== TASK STATEMENT ==
Each record below is to be retyped exactly, with its pictures omitted.

-- -- --

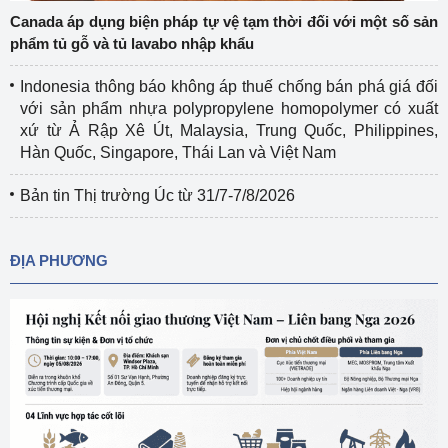
Canada áp dụng biện pháp tự vệ tạm thời đối với một số sản
phẩm tủ gỗ và tủ lavabo nhập khẩu
Indonesia thông báo không áp thuế chống bán phá giá đối
với sản phẩm nhựa polypropylene homopolymer có xuất
xứ từ Ả Rập Xê Út, Malaysia, Trung Quốc, Philippines,
Hàn Quốc, Singapore, Thái Lan và Việt Nam
Bản tin Thị trường Úc từ 31/7-7/8/2026
ĐỊA PHƯƠNG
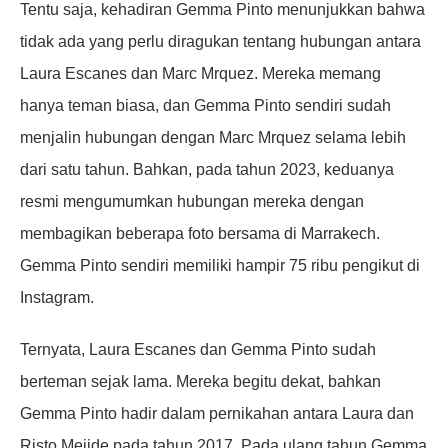
Tentu saja, kehadiran Gemma Pinto menunjukkan bahwa
tidak ada yang perlu diragukan tentang hubungan antara
Laura Escanes dan Marc Mrquez. Mereka memang
hanya teman biasa, dan Gemma Pinto sendiri sudah
menjalin hubungan dengan Marc Mrquez selama lebih
dari satu tahun. Bahkan, pada tahun 2023, keduanya
resmi mengumumkan hubungan mereka dengan
membagikan beberapa foto bersama di Marrakech.
Gemma Pinto sendiri memiliki hampir 75 ribu pengikut di
Instagram.
Ternyata, Laura Escanes dan Gemma Pinto sudah
berteman sejak lama. Mereka begitu dekat, bahkan
Gemma Pinto hadir dalam pernikahan antara Laura dan
Risto Mejide pada tahun 2017. Pada ulang tahun Gemma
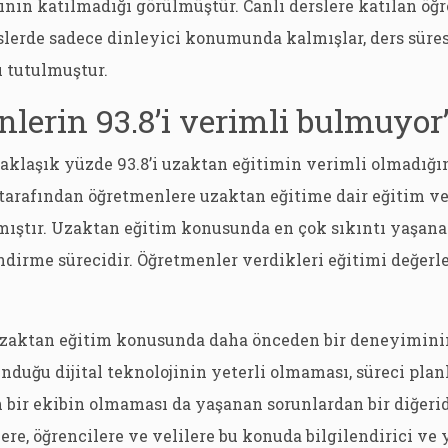
ının katılmadığı görülmüştür. Canlı derslere katılan öğ
rslerde sadece dinleyici konumunda kalmışlar, ders süre
ı tutulmuştur.
lerin 93.8’i verimli bulmuyor
klaşık yüzde 93.8’i uzaktan eğitimin verimli olmadığın
 tarafından öğretmenlere uzaktan eğitime dair eğitim v
ıştır. Uzaktan eğitim konusunda en çok sıkıntı yaşanan
dirme sürecidir. Öğretmenler verdikleri eğitimi değerl
zaktan eğitim konusunda daha önceden bir deneyimini
nduğu dijital teknolojinin yeterli olmaması, süreci pla
bir ekibin olmaması da yaşanan sorunlardan bir diğeri
ere, öğrencilere ve velilere bu konuda bilgilendirici ve 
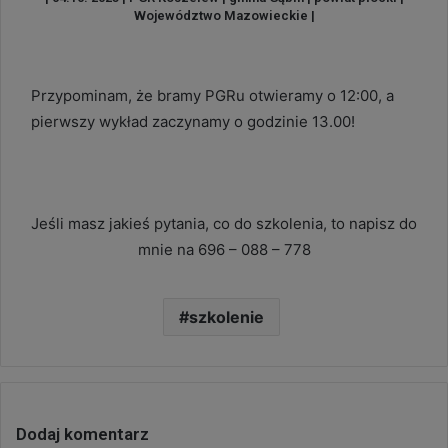
Województwo Mazowieckie |
Przypominam, że bramy PGRu otwieramy o 12:00, a
pierwszy wykład zaczynamy o godzinie 13.00!
Jeśli masz jakieś pytania, co do szkolenia, to napisz do
mnie na 696 – 088 – 778
szkolenie
Dodaj komentarz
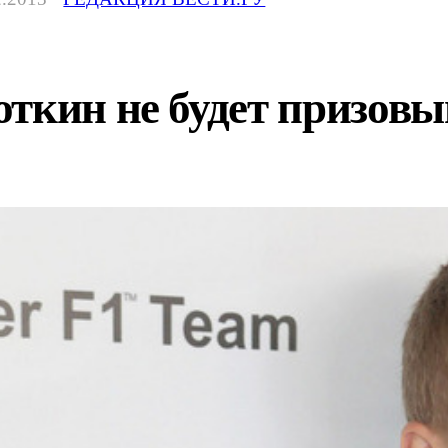
ткин не будет призовы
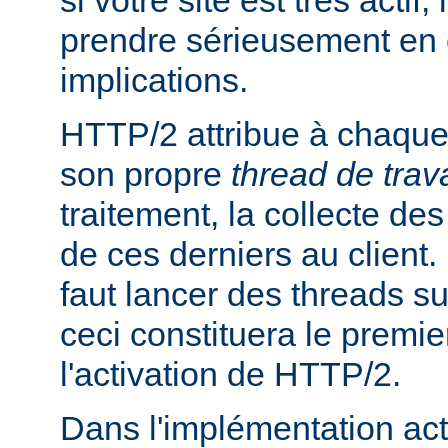
si votre site est très actif,
prendre sérieusement en
implications.
HTTP/2 attribue à chaque 
son propre
thread de trava
traitement, la collecte des
de ces derniers au client. P
faut lancer des threads s
ceci constituera le premie
l'activation de HTTP/2.
Dans l'implémentation act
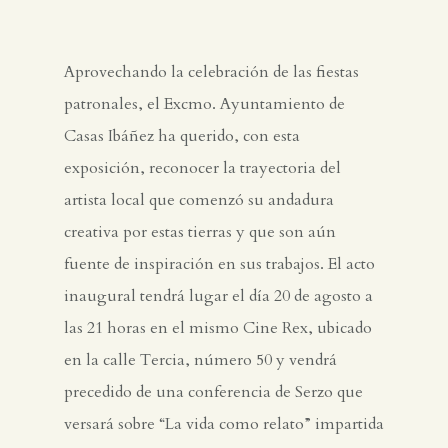
Aprovechando la celebración de las fiestas
patronales, el Excmo. Ayuntamiento de
Casas Ibáñez ha querido, con esta
exposición, reconocer la trayectoria del
artista local que comenzó su andadura
creativa por estas tierras y que son aún
fuente de inspiración en sus trabajos. El acto
inaugural tendrá lugar el día 20 de agosto a
las 21 horas en el mismo Cine Rex, ubicado
en la calle Tercia, número 50 y vendrá
precedido de una conferencia de Serzo que
versará sobre “La vida como relato” impartida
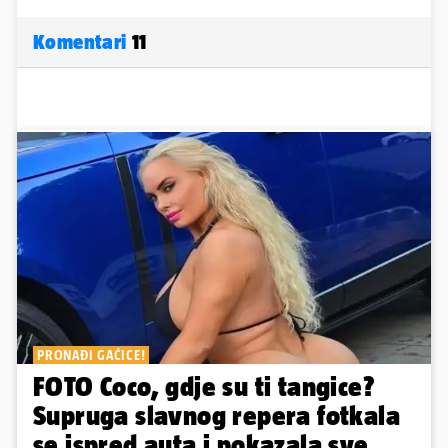
Komentari
11
PRONAĐI GAĆICE!
FOTO Coco, gdje su ti tangice?
Supruga slavnog repera fotkala
se ispred auta i pokazala sve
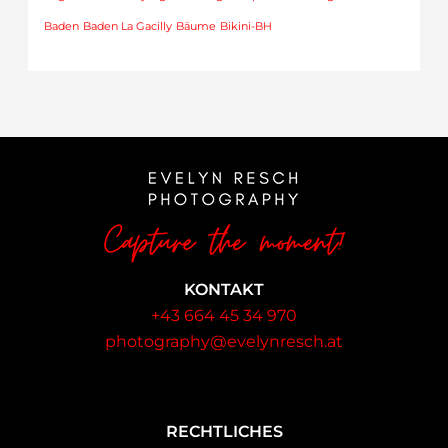
Baden
Baden La Gacilly
Bäume
Bikini-BH
KONTAKT
+43 664 45 34 970
photography@evelynresch.at
RECHTLICHES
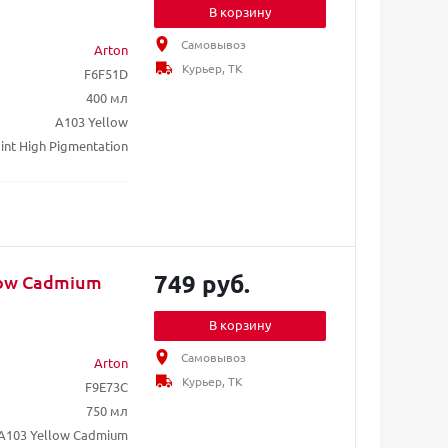
В корзину
Самовывоз
Arton
Курьер, ТК
F6F51D
400 мл
A103 Yellow
int High Pigmentation
749 руб.
low Cadmium
В корзину
Самовывоз
Arton
Курьер, ТК
F9E73C
750 мл
A103 Yellow Cadmium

-- -- --

== TASK RESULT ==
Canada áp dụng biện pháp tự vệ tạm thời đối với một số sản
phẩm tủ gỗ và tủ lavabo nhập khẩu
Indonesia thông báo không áp thuế chống bán phá giá đối
với sản phẩm nhựa polypropylene homopolymer có xuất
xứ từ Ả Rập Xê Út, Malaysia, Trung Quốc, Philippines,
Hàn Quốc, Singapore, Thái Lan và Việt Nam
Bản tin Thị trường Úc từ 31/7-7/8/2026
ĐỊA PHƯƠNG
Tentu saja, kehadiran Gemma Pinto menunjukkan bahwa
tidak ada yang perlu diragukan tentang hubungan antara
Laura Escanes dan Marc Mrquez. Mereka memang
hanya teman biasa, dan Gemma Pinto sendiri sudah
menjalin hubungan dengan Marc Mrquez selama lebih
dari satu tahun. Bahkan, pada tahun 2023, keduanya
resmi mengumumkan hubungan mereka dengan
membagikan beberapa foto bersama di Marrakech.
Gemma Pinto sendiri memiliki hampir 75 ribu pengikut di
Instagram.
Ternyata, Laura Escanes dan Gemma Pinto sudah
berteman sejak lama. Mereka begitu dekat, bahkan
Gemma Pinto hadir dalam pernikahan antara Laura dan
Risto Mejide pada tahun 2017. Pada ulang tahun Gemma
ının katılmadığı görülmüştür. Canlı derslere katılan öğ
rslerde sadece dinleyici konumunda kalmışlar, ders süre
ı tutulmuştur.
lerin 93.8’i verimli bulmuyor
klaşık yüzde 93.8’i uzaktan eğitimin verimli olmadığın
 tarafından öğretmenlere uzaktan eğitime dair eğitim v
ıştır. Uzaktan eğitim konusunda en çok sıkıntı yaşanan
dirme sürecidir. Öğretmenler verdikleri eğitimi değerl
zaktan eğitim konusunda daha önceden bir deneyimini
nduğu dijital teknolojinin yeterli olmaması, süreci pla
bir ekibin olmaması da yaşanan sorunlardan bir diğeri
ere, öğrencilere ve velilere bu konuda bilgilendirici ve 
Województwo Mazowieckie |
Przypominam, że bramy PGRu otwieramy o 12:00, a
pierwszy wykład zaczynamy o godzinie 13.00!
Jeśli masz jakieś pytania, co do szkolenia, to napisz do
mnie na 696 – 088 – 778
szkolenie
Dodaj komentarz
ткин не будет призовы
si votre site est très actif,
prendre sérieusement en
implications.
HTTP/2 attribue à chaque 
son propre
thread de trava
traitement, la collecte des
de ces derniers au client. P
faut lancer des threads s
ceci constituera le premie
l'activation de HTTP/2.
Dans l'implémentation act
Aprovechando la celebración de las fiestas
patronales, el Excmo. Ayuntamiento de
Casas Ibáñez ha querido, con esta
exposición, reconocer la trayectoria del
artista local que comenzó su andadura
creativa por estas tierras y que son aún
fuente de inspiración en sus trabajos. El acto
inaugural tendrá lugar el día 20 de agosto a
las 21 horas en el mismo Cine Rex, ubicado
en la calle Tercia, número 50 y vendrá
precedido de una conferencia de Serzo que
versará sobre “La vida como relato” impartida
Komentari
11
PRONAĐI GAĆICE!
FOTO Coco, gdje su ti tangice?
Supruga slavnog repera fotkala
se ispred auta i pokazala sve
Baden
Baden La Gacilly
Bäume
Bikini-BH
KONTAKT
+43 664 45 34 970
photography@evelynresch.at
RECHTLICHES
В корзину
Самовывоз
Arton
Курьер, ТК
F6F51D
400 мл
A103 Yellow
int High Pigmentation
749 руб.
low Cadmium
В корзину
Самовывоз
Arton
Курьер, ТК
F9E73C
750 мл
A103 Yellow Cadmium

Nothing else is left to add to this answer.